La cession d’une entreprise peut déclencher une imposition sur la plus-value. Néanmoins, le dirigeant peut recourir à l’opération d’apport-cession afin d’optimiser sa fiscalité.

Par Hervé Benchétrit, Avocat Associé, Cabinet FLG Avocats.
Image par Pete Linforth de Pixabay

Lorsqu'un dirigeant souhaite céder son entreprise, se développer ou réinvestir dans une autre activité, la fiscalité peut constituer un repoussoir à l’investissement. En effet,la cession des titres d'une société soumise à l’IS entraîne généralement l'imposition de la plus-value réalisée, soit par le prélèvement forfaitaire unique de 30 % (« flat tax »), soit selon le barème progressif de l'impôt sur le revenu. L’entrepreneur pourra toutefois, sous certaines conditions, conserver d’importantes liquidités, en réalisant une opération d’apport-cession des titres de sa société (CGI, art. 150-0 B ter).

De quoi s’agit-il ?

L’opération consiste à apporter les titres de sa société vers une société holding contrôlée par l’entrepreneur, puis de céder lesdits titres à un tiers.
La plus-value qui aurait été en théorie taxée avec une cession de titres classique est ainsi reportée, à savoir différée à une date ultérieure.
Ce faisant, la holding conserve les liquidités provenant de la vente des titres, qu'elle peut ensuite réinvestir dans une nouvelle société.
Exemple : Madame JR exploite un magasin d'optique avec une SAS au capital de 10 000 €. Après plusieurs années, l’actif net de la société est estimé à 1 000 000 €.
Si Madame JR décide de céder ses titres, l'impôt sur la plus-value s'élève à 297 000 € (990 000 x flat tax de 30%). En cas d’apport des titres à une holding puis de cession de ces titres, Madame JR verra l’imposition de sa plus-value différée, lui permettant de conserver un capital qu’elle aurait ainsi perdu définitivement, de manière significative et de le réemployer.

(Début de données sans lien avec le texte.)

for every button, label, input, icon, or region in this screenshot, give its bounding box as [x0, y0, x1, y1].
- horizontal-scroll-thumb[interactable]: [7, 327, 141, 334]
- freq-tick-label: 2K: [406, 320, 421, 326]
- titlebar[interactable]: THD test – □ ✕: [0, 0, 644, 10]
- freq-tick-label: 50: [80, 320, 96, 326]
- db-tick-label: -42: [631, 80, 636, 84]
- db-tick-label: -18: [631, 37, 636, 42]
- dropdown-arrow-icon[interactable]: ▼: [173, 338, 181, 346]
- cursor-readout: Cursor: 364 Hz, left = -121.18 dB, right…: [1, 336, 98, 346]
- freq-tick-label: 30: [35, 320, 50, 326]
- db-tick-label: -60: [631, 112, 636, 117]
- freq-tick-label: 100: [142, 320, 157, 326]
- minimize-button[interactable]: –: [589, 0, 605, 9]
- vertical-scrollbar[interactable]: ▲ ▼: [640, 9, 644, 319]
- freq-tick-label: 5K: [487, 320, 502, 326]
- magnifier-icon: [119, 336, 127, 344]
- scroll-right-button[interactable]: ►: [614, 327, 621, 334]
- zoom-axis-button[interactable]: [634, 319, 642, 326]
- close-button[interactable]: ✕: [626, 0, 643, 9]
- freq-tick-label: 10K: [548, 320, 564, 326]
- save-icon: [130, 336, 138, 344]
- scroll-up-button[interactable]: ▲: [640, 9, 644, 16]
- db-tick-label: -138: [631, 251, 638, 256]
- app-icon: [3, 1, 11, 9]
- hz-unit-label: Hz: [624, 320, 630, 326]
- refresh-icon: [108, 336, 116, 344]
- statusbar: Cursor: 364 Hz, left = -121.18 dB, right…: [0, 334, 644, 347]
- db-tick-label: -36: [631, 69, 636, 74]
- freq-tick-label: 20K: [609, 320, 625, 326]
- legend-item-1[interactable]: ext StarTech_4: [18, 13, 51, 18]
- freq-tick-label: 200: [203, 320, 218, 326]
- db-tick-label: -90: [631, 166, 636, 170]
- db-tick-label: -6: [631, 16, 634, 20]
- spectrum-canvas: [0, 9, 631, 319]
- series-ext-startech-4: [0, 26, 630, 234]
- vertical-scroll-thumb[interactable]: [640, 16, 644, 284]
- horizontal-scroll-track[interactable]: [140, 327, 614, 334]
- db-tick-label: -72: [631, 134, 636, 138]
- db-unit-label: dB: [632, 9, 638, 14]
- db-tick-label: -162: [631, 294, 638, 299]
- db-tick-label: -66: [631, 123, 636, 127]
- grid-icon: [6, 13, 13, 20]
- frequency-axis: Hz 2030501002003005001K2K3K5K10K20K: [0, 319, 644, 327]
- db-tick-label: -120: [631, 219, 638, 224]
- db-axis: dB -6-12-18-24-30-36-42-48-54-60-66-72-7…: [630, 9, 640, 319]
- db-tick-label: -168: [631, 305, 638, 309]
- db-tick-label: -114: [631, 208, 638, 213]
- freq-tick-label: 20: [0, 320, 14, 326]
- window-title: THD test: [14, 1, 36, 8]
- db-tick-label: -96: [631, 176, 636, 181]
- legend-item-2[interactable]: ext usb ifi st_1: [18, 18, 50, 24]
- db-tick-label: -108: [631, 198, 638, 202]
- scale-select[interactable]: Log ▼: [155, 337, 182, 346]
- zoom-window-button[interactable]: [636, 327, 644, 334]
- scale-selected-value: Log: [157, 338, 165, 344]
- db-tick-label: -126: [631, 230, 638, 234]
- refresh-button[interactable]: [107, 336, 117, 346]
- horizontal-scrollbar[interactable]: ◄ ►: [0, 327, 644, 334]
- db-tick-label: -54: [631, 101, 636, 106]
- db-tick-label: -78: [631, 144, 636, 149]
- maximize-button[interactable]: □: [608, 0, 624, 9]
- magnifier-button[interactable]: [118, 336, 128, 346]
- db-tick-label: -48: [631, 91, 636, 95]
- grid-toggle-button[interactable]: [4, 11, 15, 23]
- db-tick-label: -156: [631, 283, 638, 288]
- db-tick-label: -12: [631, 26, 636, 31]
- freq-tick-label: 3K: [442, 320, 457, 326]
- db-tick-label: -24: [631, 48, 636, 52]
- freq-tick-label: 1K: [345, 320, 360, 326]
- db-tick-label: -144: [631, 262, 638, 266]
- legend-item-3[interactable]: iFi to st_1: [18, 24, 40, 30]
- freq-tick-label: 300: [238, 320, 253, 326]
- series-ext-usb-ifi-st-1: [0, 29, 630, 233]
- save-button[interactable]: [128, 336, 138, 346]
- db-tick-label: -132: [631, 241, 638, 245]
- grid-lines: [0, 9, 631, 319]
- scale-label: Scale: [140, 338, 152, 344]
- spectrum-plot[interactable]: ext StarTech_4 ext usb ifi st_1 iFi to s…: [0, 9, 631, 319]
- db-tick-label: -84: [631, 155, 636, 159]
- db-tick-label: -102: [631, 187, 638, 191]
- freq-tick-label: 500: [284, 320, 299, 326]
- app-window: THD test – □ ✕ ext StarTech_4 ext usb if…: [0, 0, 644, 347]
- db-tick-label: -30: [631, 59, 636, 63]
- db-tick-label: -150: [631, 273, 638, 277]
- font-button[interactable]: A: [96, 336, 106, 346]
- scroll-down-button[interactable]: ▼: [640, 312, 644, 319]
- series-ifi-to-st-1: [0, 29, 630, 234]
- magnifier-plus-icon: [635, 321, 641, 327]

Les conditions du report d’imposition

  • L’apporteur doit être une personne physique fiscalement domiciliée en France, agissant dans le cadre de la gestion de son patrimoine privé. Un non-résident peut aussi bénéficier du report d’imposition prévu par l’article 150-0 B ter sous certaines conditions
  • Au moment de l’apport, la holding doit être contrôlée par l’apporteur, à savoir que l’apporteur (ou son groupe familial) détient directement ou indirectement la majorité des droits de vote ou des droits sur les bénéfices.
  • La holding doit être soumise au régime de l’impôt sur les sociétés.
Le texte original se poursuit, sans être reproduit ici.